Specifically, she writes to “the laity” and wants them to do supportive things for the clergy, as if the solution to the struggle of clergy right now is to just get a little love and some casseroles and more vacation time.

Well, I feel it might be good to say a few truer things about this situation than that, so this is my “moderates reap what they sow” commentary on the current state of the church and the struggle clergy may find themselves in.

  1. Can we please be done with the term “laity”? Last I checked the people of God were all in mission together. Setting up the laity as the ones who need to help cushion the clergy makes it sound like the clergy are doing all the heavy lifting while the laity make their coffee.
  2. Things aren’t going to be better for clergy just because a few people read a blog post and then start cheering for their pastors more frequently. If your tenacity for pastoral ministry is grounded in an extra week of vacation and more hand-clapping for your sermons, then you might as well move on to something else.
  3. Let’s be real. Some parts of pastoring through the pandemic were complex, and we had to create solutions, but pastoring during the pandemic was still a cakewalk compared to nursing, teaching in public schools, doctoring, deboning chicken in the factory, etc. Acting like this pastoring this is so arduous is a very weird flex.
  4. Pastors, if in 2020 you were serving a congregation in which some members of the church genuinely thought a January 6th attempted coup would be okay, or were ready to believe that a vaccine contained microchips, or look to Qanon for wisdom, then you weren’t really doing your job.
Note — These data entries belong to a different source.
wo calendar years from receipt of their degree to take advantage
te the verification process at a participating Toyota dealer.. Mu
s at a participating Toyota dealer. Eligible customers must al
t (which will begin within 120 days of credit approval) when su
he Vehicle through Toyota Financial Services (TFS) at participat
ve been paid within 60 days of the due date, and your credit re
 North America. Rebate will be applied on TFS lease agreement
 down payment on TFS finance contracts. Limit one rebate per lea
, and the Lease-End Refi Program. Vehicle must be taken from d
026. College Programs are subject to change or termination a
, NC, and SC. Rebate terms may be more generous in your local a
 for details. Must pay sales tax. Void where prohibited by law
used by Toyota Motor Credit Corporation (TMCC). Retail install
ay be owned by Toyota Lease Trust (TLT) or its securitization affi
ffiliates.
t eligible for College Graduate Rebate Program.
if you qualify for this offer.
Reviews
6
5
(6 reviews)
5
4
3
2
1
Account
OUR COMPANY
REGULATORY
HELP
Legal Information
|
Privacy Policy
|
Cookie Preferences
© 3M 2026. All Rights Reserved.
If things are hard now, get to it. You’ve got work to do.
  5. But most importantly, the pandemic was a tremendous opportunity to remind ourselves of something that has been true all along throughout the history of the church: we’re in this together. Healthy clergy don’t need bloggers to tell the laity to support them. Healthy clergy figure out how to be non-anxious enough to ride through the pandemic while inviting the people of God into what they see as the current calling of the church to serve the world and neighbors in need.
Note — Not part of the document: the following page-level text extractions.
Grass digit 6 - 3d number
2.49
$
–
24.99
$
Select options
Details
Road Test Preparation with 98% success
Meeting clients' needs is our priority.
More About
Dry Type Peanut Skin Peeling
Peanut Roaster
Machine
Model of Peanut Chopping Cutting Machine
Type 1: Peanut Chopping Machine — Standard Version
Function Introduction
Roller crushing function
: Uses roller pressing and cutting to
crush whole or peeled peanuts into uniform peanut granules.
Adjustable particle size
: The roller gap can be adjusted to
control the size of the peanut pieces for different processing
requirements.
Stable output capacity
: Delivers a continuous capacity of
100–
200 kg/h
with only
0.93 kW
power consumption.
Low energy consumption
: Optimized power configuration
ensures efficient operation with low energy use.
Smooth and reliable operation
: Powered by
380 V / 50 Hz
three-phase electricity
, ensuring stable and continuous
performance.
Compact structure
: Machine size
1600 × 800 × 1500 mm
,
Here’s my personal testimony: the pandemic was hard for me, like it was hard for everyone. It was surprisingly exhausting in ways I didn’t anticipate, it changed the world in enough ways I see everything differently now, and we closed our indoor worship experience for almost eighteen months, something I never would have imagined.
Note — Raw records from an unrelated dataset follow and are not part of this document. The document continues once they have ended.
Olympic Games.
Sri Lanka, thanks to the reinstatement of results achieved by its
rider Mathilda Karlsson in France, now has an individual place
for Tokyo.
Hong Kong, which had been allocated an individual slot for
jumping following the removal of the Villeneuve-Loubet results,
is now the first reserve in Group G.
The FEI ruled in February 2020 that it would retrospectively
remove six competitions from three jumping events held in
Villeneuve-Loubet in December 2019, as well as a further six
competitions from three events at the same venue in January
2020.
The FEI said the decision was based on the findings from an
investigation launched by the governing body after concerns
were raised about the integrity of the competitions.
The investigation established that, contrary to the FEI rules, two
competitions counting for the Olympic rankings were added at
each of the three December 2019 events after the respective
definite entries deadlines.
But we also launched a new ministry with our Marshallese neighbors, gathered hundreds of thousands of dollars in donations to help people pay rent and utilities and get fed, launched Queer Camp, and live-streamed our hearts out and explored how to deepen the experience of church as digitally social mediated.

I guess what I’m saying is this: it’s not the job of “the laity” to fix things for the clergy. Leaders lead. If you can’t lead, don’t do that gig. Without a vision the people perish. Right? Well, the vision simply can’t be, “The people need to be nice enough to me.” That’s not a vision.

A vision is more like, “Hey, this has been one hairy and terrible moment. Let’s mourn together, and pray, and listen to what God has in store for us next. And if you have crazy ideas at odds with the gospel of Christ, and those ideas exclude the most vulnerable the church is called to serve, then you’ll need to go find somewhere else to be with your crazy, because this here is the church of Christ.”

Oh, and one more thing: if the survival of the church is dependent on assigning the “laity” the task of buttressing the emotions of clergy, then we might as well let the church die.